Mr Prasunjit Mukherjee, CEO, Plexus Management Services

Kolkata , Nov. 12

Mutual fund investors, in their attempt to outsmart the market, either flit in and out of asset classes or, if their surpluses are hefty enough, buy just about everything, notes Mr Prasunjit Mukherjee, CEO of distribution firm Plexus Management Services. "Either way, it is sub-optimal", he adds.

Excerpts:

Not all sorts of equity funds get sold. Index funds, for instance, have microscopic AUMs. Isn't the situation quite one-sided?

It is the intermediaries who link mutual funds to investors. So an intermediary would sell the `thing' that fetches him the most. Index funds have a significantly lower cost structure than actively managed funds. So the pass on to intermediaries is also quite low. Thus the skew towards active management. Also, active funds have shown more growth over the years than index funds. This prompts investors to buy actively managed products.

However, as markets mature, generation of alpha (the degree of over-performance over the chosen index) diminishes. This has started happening and the trend would intensify.

So it is hoped that collective maturity - I am referring to investors, distributors and fund managers - would ensure that the skew would recede.

Large-cap funds have lately staged a comeback even as some mid-cap funds are yet to make up their losses. How should investors react in such a situation?

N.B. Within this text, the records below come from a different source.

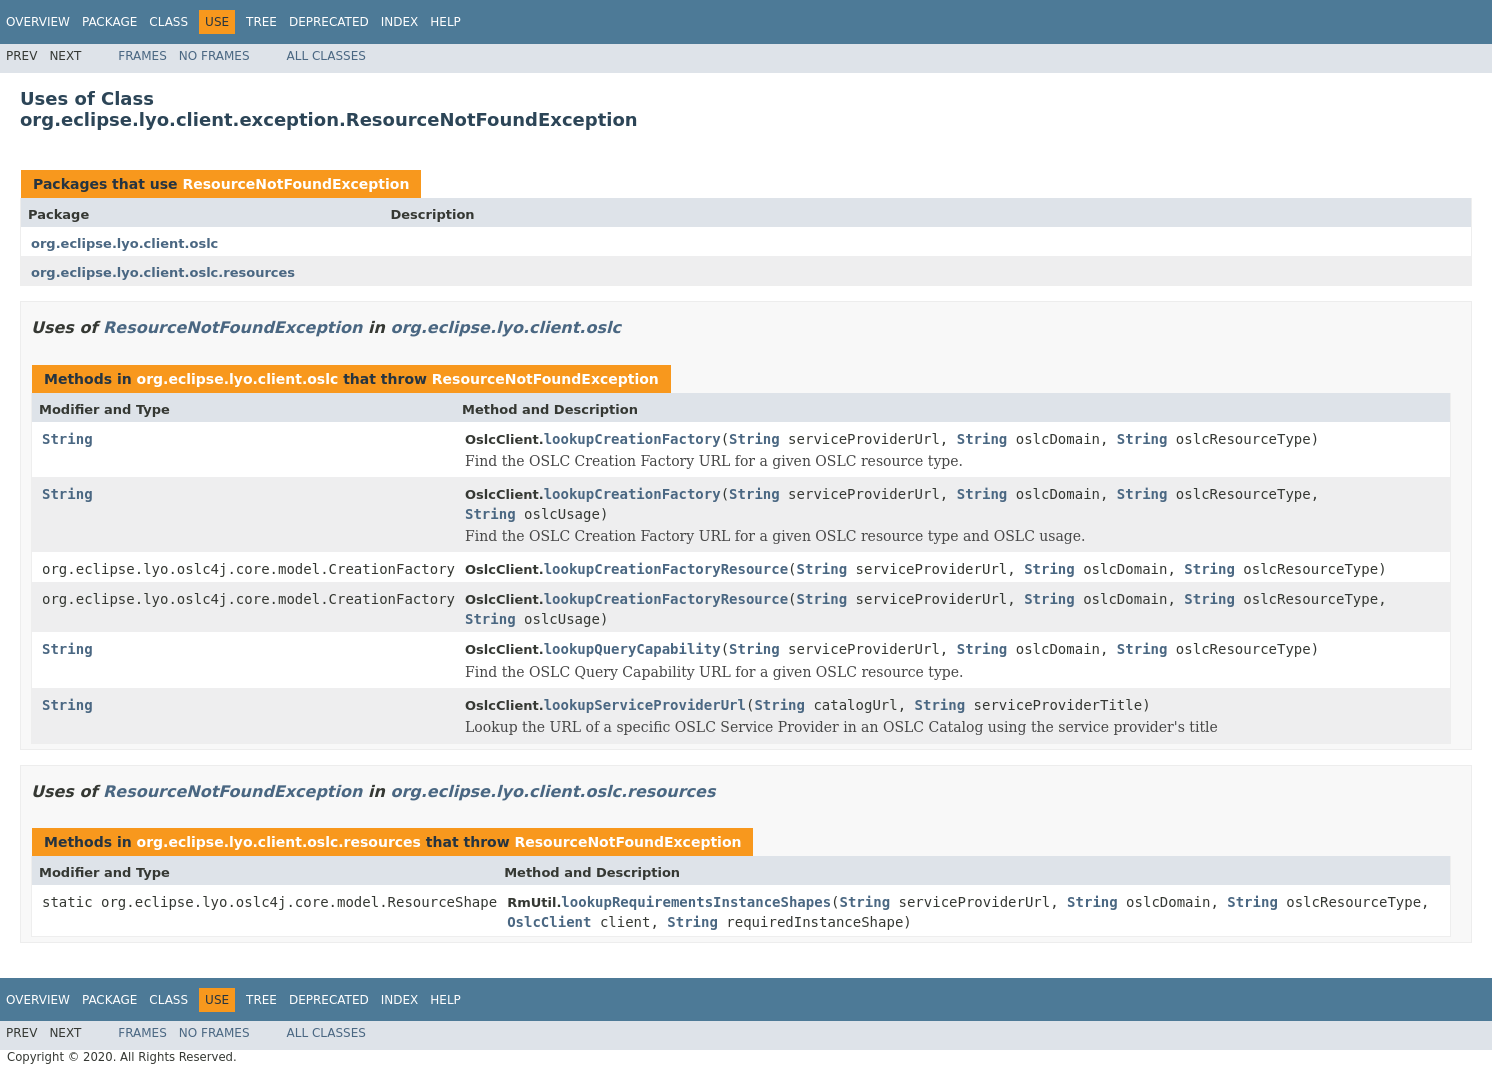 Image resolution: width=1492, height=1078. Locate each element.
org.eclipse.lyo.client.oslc (124, 243)
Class (168, 22)
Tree (261, 22)
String (67, 439)
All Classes (326, 56)
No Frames (214, 56)
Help (445, 22)
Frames (142, 56)
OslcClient (549, 922)
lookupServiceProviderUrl (645, 705)
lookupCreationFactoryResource (666, 569)
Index (400, 22)
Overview (38, 22)
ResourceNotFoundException (295, 184)
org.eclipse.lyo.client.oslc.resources (163, 272)
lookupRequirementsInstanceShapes (696, 902)
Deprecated (329, 22)
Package (109, 22)
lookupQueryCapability (632, 649)
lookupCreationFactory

Investors should believe in quality. The capitalisation story is for fund houses to sell their wares. Every fund house attempts to ensure a well-rounded bouquet of offerings. But an investor should ensure that his asset allocation is in sync with requirements. It is important to grasp a key dictum: money for the equity markets is finite but the number of stocks is large.

So, at every point, there would be more interest in some stocks or select categories only. But with right selection and consistent allocation, some parts of your portfolio would perform better than the rest.

Mid-cap stocks had over-performed large-caps in the last two years but not so over the last few months.

But if you reallocate your portfolio every time by following the market, your returns would be sub-optimal to the broad market.

"Investors, in their bid to time their entry/exit and with their focus on only a few asset classes, are not getting diversified enough." Do you agree?

Yes, most investors are too concerned with the current flavour. Only a few make asset allocation strategies. In their bid to outwit the market, they either shift from asset classes or, if the portfolios are large enough, they buy everything. Either way, it is sub-optimal. In the first case, costs run up. So do taxes. In the second, average exposure to any asset class is small. Even if there is a substantial growth in one, it translates to very little in the total portfolio. So the issue is not only the frequency of the movements but also the absence of correctly determining one's investment goals.

Would capital-protected funds truly appeal to investors? How should investors see these?

Capital-protected funds are a new genre within the industry. Just a few have been mooted so far. I believe that it is a good way for expanding the market.

But it is important to understand that we do not have the traditional capital protected funds as the advanced markets have where the principal in insured. I do hope that investors are not in for some rude shocks.